Google Cloud Professional Data Engineer — Question 68
A data scientist has created a BigQuery ML model and asks you to create an ML pipeline to serve predictions. You have a REST API application with the requirement to serve predictions for an individual user ID with latency under 100 milliseconds. You use the following query to generate predictions: SELECT predicted_label, user_id FROM ML.PREDICT (MODEL 'dataset.model', table user_features). How should you create the ML pipeline?
Answer options
- A. Add a WHERE clause to the query, and grant the BigQuery Data Viewer role to the application service account.
- B. Create an Authorized View with the provided query. Share the dataset that contains the view with the application service account.
- C. Create a Dataflow pipeline using BigQueryIO to read results from the query. Grant the Dataflow Worker role to the application service account.
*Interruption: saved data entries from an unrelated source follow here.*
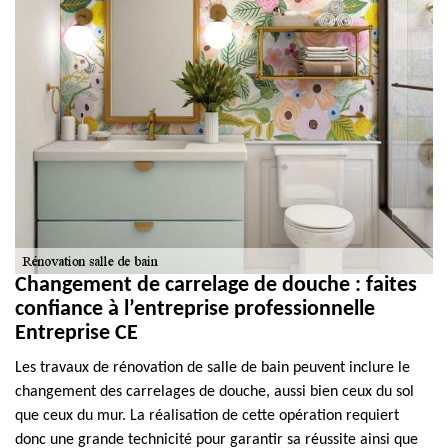
Changement de carrelage de douche : faites
confiance à l’entreprise professionnelle
Entreprise CE
Les travaux de rénovation de salle de bain peuvent inclure le
changement des carrelages de douche, aussi bien ceux du sol
que ceux du mur. La réalisation de cette opération requiert
donc une grande technicité pour garantir sa réussite ainsi que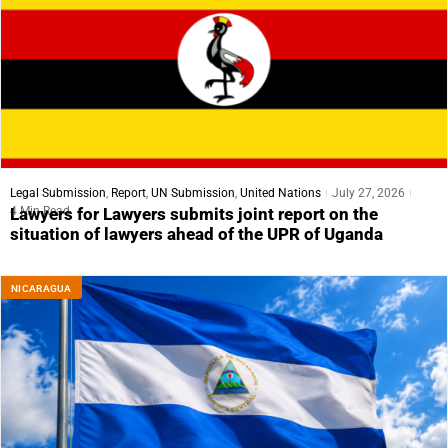
Legal Submission
,
Report
,
UN Submission
,
United Nations
July 27, 2026
4 Min Read
Lawyers for Lawyers submits joint report on the
situation of lawyers ahead of the UPR of Uganda
NICARAGUA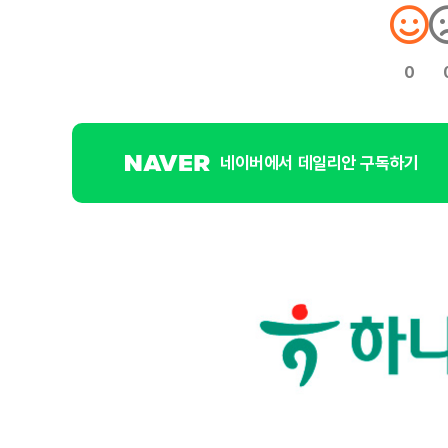
0
네이버에서 데일리안 구독하기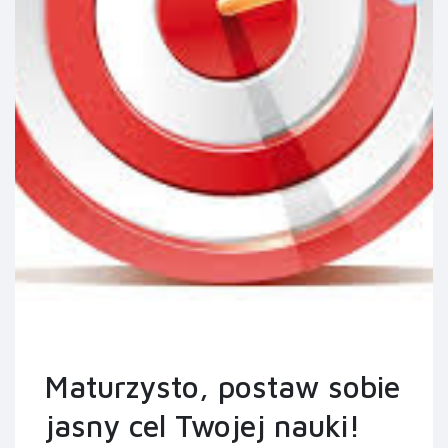
Maturzysto, postaw sobie
jasny cel Twojej nauki!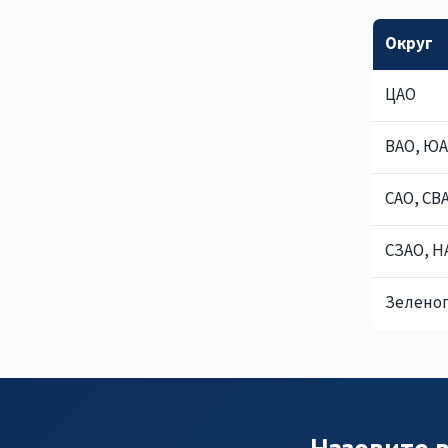
Округ
ЦАО
ВАО, Ю
САО, СВ
СЗАО, Н
Зеленог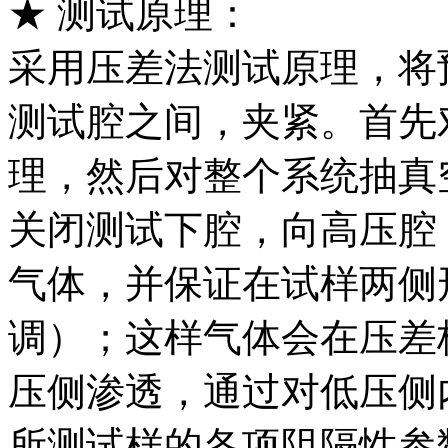
★ 测试原理：
采用压差法测试原理，将
测试腔之间，夹紧。首先
理，然后对整个系统抽真
关闭测试下腔，向高压腔
气体，并保证在试样两侧
调）；这样气体会在压差
压侧渗透，通过对低压侧
所测试样的各项阻隔性参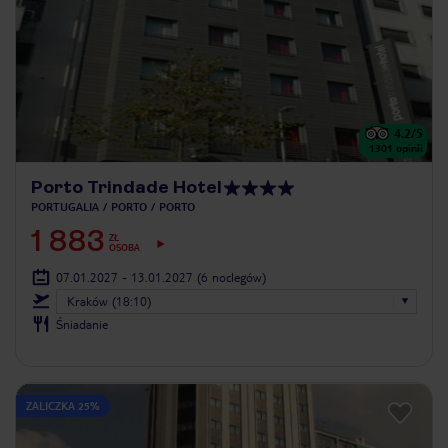
4.2
/5
1301
opinii
Porto Trindade Hotel
PORTUGALIA
PORTO
PORTO
1 883
ZŁ
OSOBA
07.01.2027 - 13.01.2027
(6 noclegów)
Kraków (18:10)
Śniadanie
ZALICZKA 25%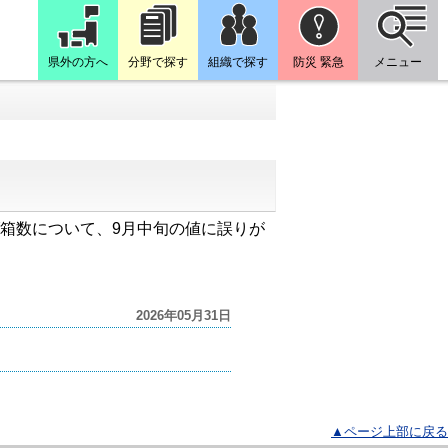
県外の方へ
分野で探す
組織で探す
防災 緊急
メニュー
り水揚げ箱数について、9月中旬の値に誤りが
2026年05月31日
▲ページ上部に戻る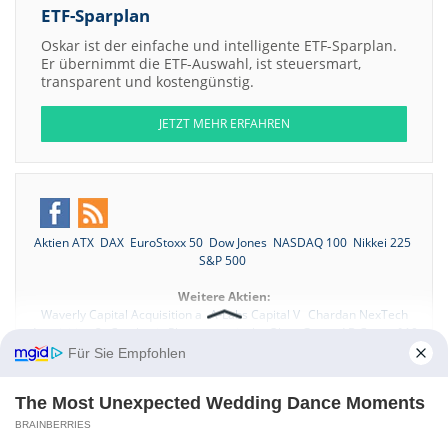
ETF-Sparplan
Oskar ist der einfache und intelligente ETF-Sparplan.
Er übernimmt die ETF-Auswahl, ist steuersmart,
transparent und kostengünstig.
JETZT MEHR ERFAHREN
Aktien ATX
DAX
EuroStoxx 50
Dow Jones
NASDAQ 100
Nikkei 225
S&P 500
Weitere Aktien:
Waverly Capital Acquisition a
A-Labs Capital V
Chardan NexTech
Acquisition 2
Catabasis Pharmaceuticals
Qlosr Group AB Cons of 10
b
Für Sie Empfohlen
Kontakt
-
Impressum
-
Werbung
-
Barrierefreiheit
The Most Unexpected Wedding Dance Moments
Sitemap
-
Datenschutz
-
Disclaimer
-
AGB
-
Privatsphäre-Einstellungen
BRAINBERRIES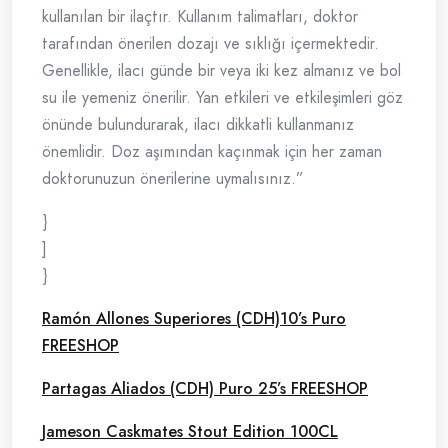
kullanılan bir ilaçtır. Kullanım talimatları, doktor
tarafından önerilen dozajı ve sıklığı içermektedir.
Genellikle, ilacı günde bir veya iki kez almanız ve bol
su ile yemeniz önerilir. Yan etkileri ve etkileşimleri göz
önünde bulundurarak, ilacı dikkatli kullanmanız
önemlidir. Doz aşımından kaçınmak için her zaman
doktorunuzun önerilerine uymalısınız.”
}
]
}
Ramón Allones Superiores (CDH)10’s Puro
FREESHOP
Partagas Aliados (CDH) Puro 25’s FREESHOP
Jameson Caskmates Stout Edition 100CL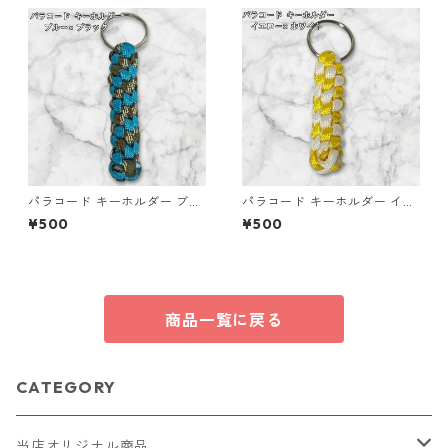
パラコード キーホルダー ブル
パラコード キーホルダー イエ
ー ブラック 編み込み s16
ロー ホワイト 編み込み s21
¥500
¥500
商品一覧に戻る
CATEGORY
当店オリジナル商品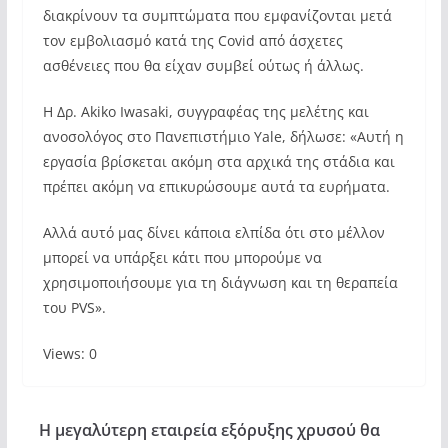
διακρίνουν τα συμπτώματα που εμφανίζονται μετά
τον εμβολιασμό κατά της Covid από άσχετες
ασθένειες που θα είχαν συμβεί ούτως ή άλλως.
Η Δρ. Akiko Iwasaki, συγγραφέας της μελέτης και
ανοσολόγος στο Πανεπιστήμιο Yale, δήλωσε: «Αυτή η
εργασία βρίσκεται ακόμη στα αρχικά της στάδια και
πρέπει ακόμη να επικυρώσουμε αυτά τα ευρήματα.
Αλλά αυτό μας δίνει κάποια ελπίδα ότι στο μέλλον
μπορεί να υπάρξει κάτι που μπορούμε να
χρησιμοποιήσουμε για τη διάγνωση και τη θεραπεία
του PVS».
Views: 0
Η μεγαλύτερη εταιρεία εξόρυξης χρυσού θα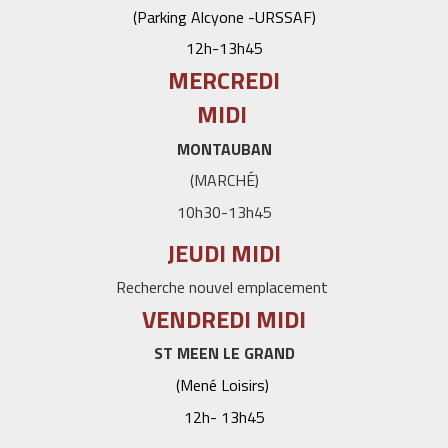
(Parking Alcyone -URSSAF)
12h-13h45
MERCREDI
MIDI
MONTAUBAN
(MARCHÉ)
10h30-13h45
JEUDI MIDI
Recherche nouvel emplacement
VENDREDI MIDI
ST MEEN LE GRAND
(Mené Loisirs)
12h- 13h45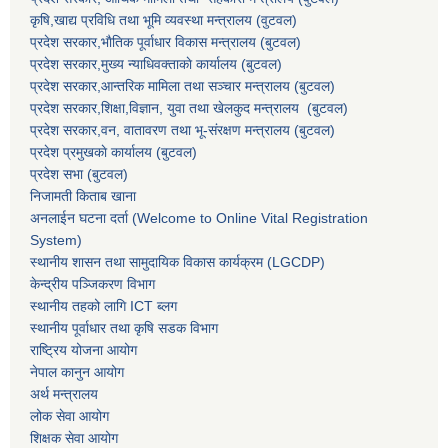
कृषि,खाद्य प्रविधि तथा भूमि व्यवस्था मन्त्रालय
(वुटवल)
प्रदेश सरकार,भाैतिक पूर्वाधार विकास मन्त्रालय (बुटवल)
प्रदेश सरकार,
मुख्य न्याधिवक्ताकाे कार्यालय (बुटवल)
प्रदेश सरकार,
आन्तरिक मामिला तथा सञ्चार मन्त्रालय
(बुटवल)
प्रदेश सरकार,
शिक्षा,विज्ञान, युवा तथा खेलकुद मन्त्रालय
(बुटवल)
प्रदेश सरकार,
वन, वातावरण तथा भू-संरक्षण मन्त्रालय
(बुटवल)
प्रदेश प्रमुखकाे कार्यालय
(बुटवल)
प्रदेश सभा
(बुटवल)
निजामती किताब खाना
अनलाईन घटना दर्ता (Welcome to Online Vital Registration
System)
स्थानीय शासन तथा सामुदायिक विकास कार्यक्रम
(LGCDP)
केन्द्रीय पञ्जिकरण विभाग
स्थानीय तहको लागि ICT ब्लग
स्थानीय पूर्वाधार तथा कृषि सडक विभाग
राष्ट्रिय योजना आयोग
नेपाल कानुन आयोग
अर्थ मन्त्रालय
लोक सेवा आयोग
शिक्षक सेवा आयोग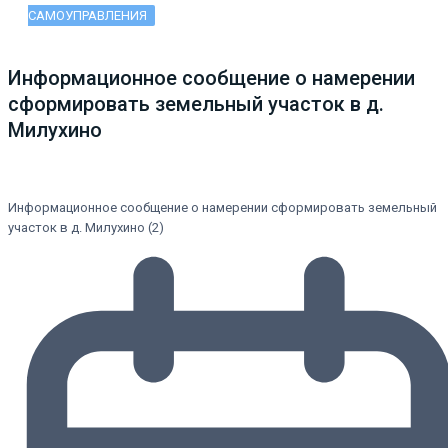
САМОУПРАВЛЕНИЯ
Информационное сообщение о намерении
сформировать земельный участок в д.
Милухино
Информационное сообщение о намерении сформировать земельный
участок в д. Милухино (2)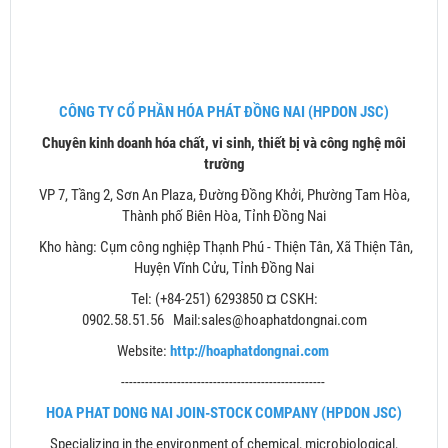
CÔNG TY CỔ PHẦN HÓA PHÁT ĐỒNG NAI (HPDON JSC)
Chuyên kinh doanh hóa chất, vi sinh, thiết bị và công nghệ môi
trường
VP 7, Tầng 2, Sơn An Plaza, Đường Đồng Khởi, Phường Tam Hòa,
Thành phố Biên Hòa, Tỉnh Đồng Nai
Kho hàng: Cụm công nghiệp Thạnh Phú - Thiện Tân, Xã Thiện Tân,
Huyện Vĩnh Cửu, Tỉnh Đồng Nai
Tel: (+84-251) 6293850 ¤ CSKH:
0902.58.51.56 Mail:sales@hoaphatdongnai.com
Website:
http://hoaphatdongnai.com
---------------------------------------------------
HOA PHAT DONG NAI JOIN-STOCK COMPANY (HPDON JSC)
Specializing in the environment of chemical, microbiological,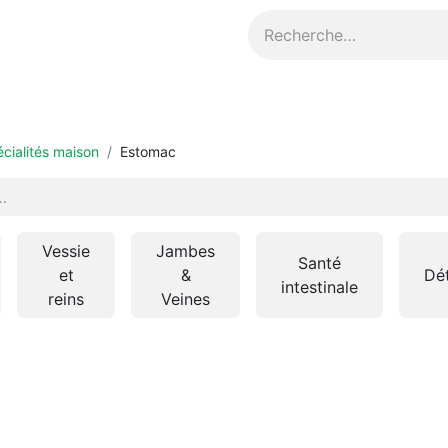
Contact
cialités maison
Estomac
Vessie
Jambes
Santé
et
&
Dé
intestinale
reins
Veines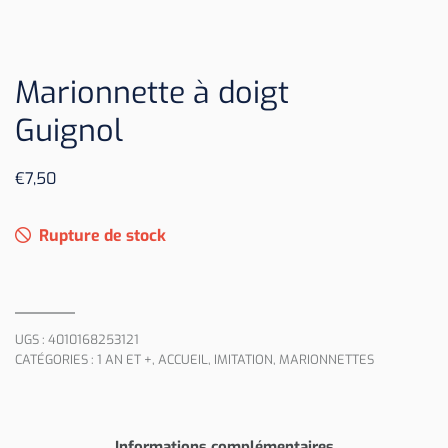
Marionnette à doigt
Guignol
€
7,50
Rupture de stock
UGS :
4010168253121
CATÉGORIES :
1 AN ET +
,
ACCUEIL
,
IMITATION
,
MARIONNETTES
Informations complémentaires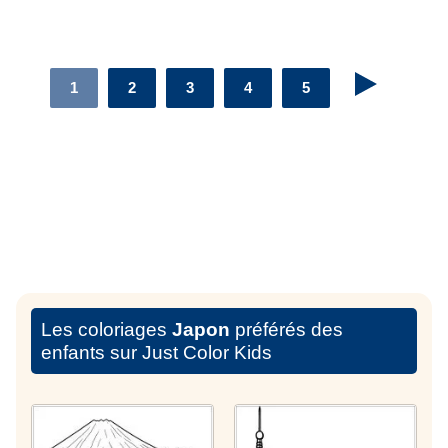
1
2
3
4
5
Les coloriages
Japon
préférés des
enfants sur Just Color Kids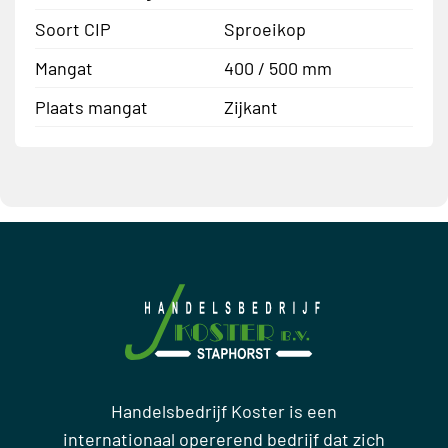
Soort CIP
Sproeikop
Mangat
400 / 500 mm
Plaats mangat
Zijkant
Handelsbedrijf Koster is een
internationaal opererend bedrijf dat zich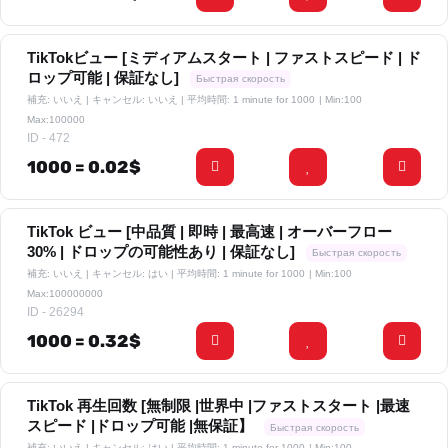
TikTokビュー [ミディアムスタート | ファストスピード | ド
ロップ可能 | 保証なし]
Быстрая скорость
補充: いいえ | キャンセル: いいえ | 平均時間: 1 minute for 1000
| Min:100
Max:100000
ID - 472
1000 = 0.02$
TikTok ビュー [中品質 | 即時 | 最高速 | オーバーフロー
30% | ドロップの可能性あり | 保証なし]
Быстрая скорость
補充: いいえ | キャンセル: はい | 平均時間: 1 minute for 1000
| Min:100
Max:100000000
ID - 26294
1000 = 0.32$
TikTok 再生回数 [無制限 |世界中 |ファストスタート |最速
スピード |ドロップ可能 |無保証】
Быстрая скорость
補充: いいえ | キャンセル: はい | 平均時間: 1 minute for 1000
| Min:100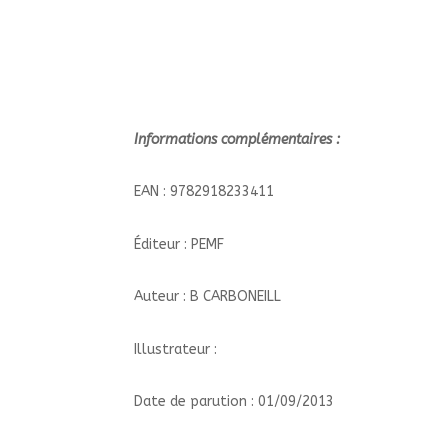
Informations complémentaires :
EAN : 9782918233411
Éditeur : PEMF
Auteur : B CARBONEILL
Illustrateur :
Date de parution : 01/09/2013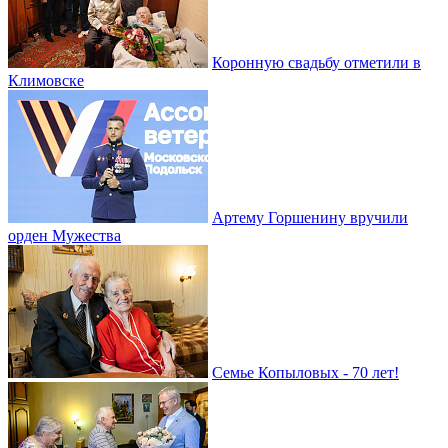
Коронную свадьбу отметили в
Климовске
Артему Горшенину вручили
орден Мужества
Семье Копыловых - 70 лет!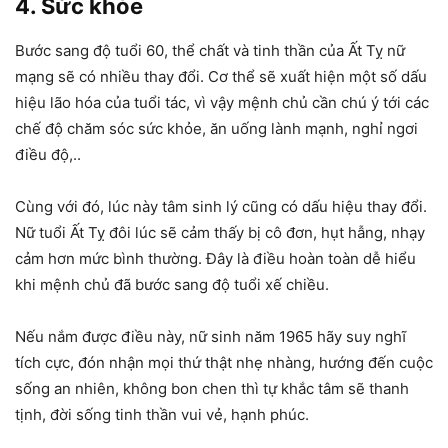
4. Sức khỏe
Bước sang độ tuổi 60, thể chất và tinh thần của Ất Tỵ nữ
mạng sẽ có nhiều thay đổi. Cơ thể sẽ xuất hiện một số dấu
hiệu lão hóa của tuổi tác, vì vậy mệnh chủ cần chú ý tới các
chế độ chăm sóc sức khỏe, ăn uống lành mạnh, nghỉ ngơi
điều độ,..
Cùng với đó, lúc này tâm sinh lý cũng có dấu hiệu thay đổi.
Nữ tuổi Ất Tỵ đôi lúc sẽ cảm thấy bị cô đơn, hụt hẫng, nhạy
cảm hơn mức bình thường. Đây là điều hoàn toàn dễ hiểu
khi mệnh chủ đã bước sang độ tuổi xế chiều.
Nếu nắm được điều này, nữ sinh năm 1965 hãy suy nghĩ
tích cực, đón nhận mọi thứ thật nhẹ nhàng, hướng đến cuộc
sống an nhiên, không bon chen thì tự khắc tâm sẽ thanh
tịnh, đời sống tinh thần vui vẻ, hạnh phúc.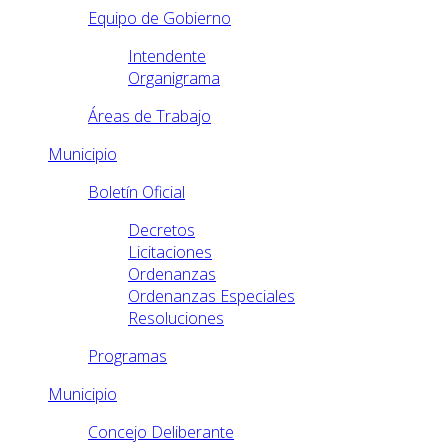
Equipo de Gobierno
Intendente
Organigrama
Áreas de Trabajo
Municipio
Boletín Oficial
Decretos
Licitaciones
Ordenanzas
Ordenanzas Especiales
Resoluciones
Programas
Municipio
Concejo Deliberante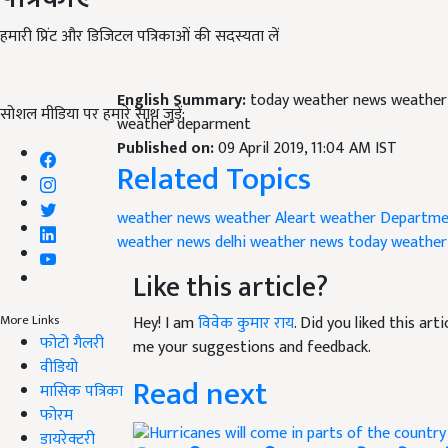
हमारी प्रिंट और डिजिटल पत्रिकाओं की सदस्यता लें
English Summary:
today weather news weather a
सोशल मीडिया पर हमारे साथ जुड़ें:
weather deparment
Published on:
09 April 2019, 11:04 AM IST
Related Topics
weather news
weather Aleart
weather Departme
weather news
delhi weather news
today weather
Like this article?
More Links
Hey! I am
विवेक कुमार राय
. Did you liked this ar
फोटो गैलरी
me your suggestions and feedback.
वीडियो
Read next
मासिक पत्रिका
फोरम
डायरेक्टरी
- D. Create a Dataflow pipeline using BigQueryIO to read predictions for all users from the query. Write the results to Bigtable using BigtableIO. Grant the Bigtable Reader role to the application service account so that the application can read predictions for individual users from Bigtable.
Correct answer: D
Explanation
Option D is correct because it allows for efficient storage and retrieval of predictions for individual users while meeting the latency requirements. The other options either do not satisfy the performance constraints or do not provide a scalable solution for serving predictions effectively.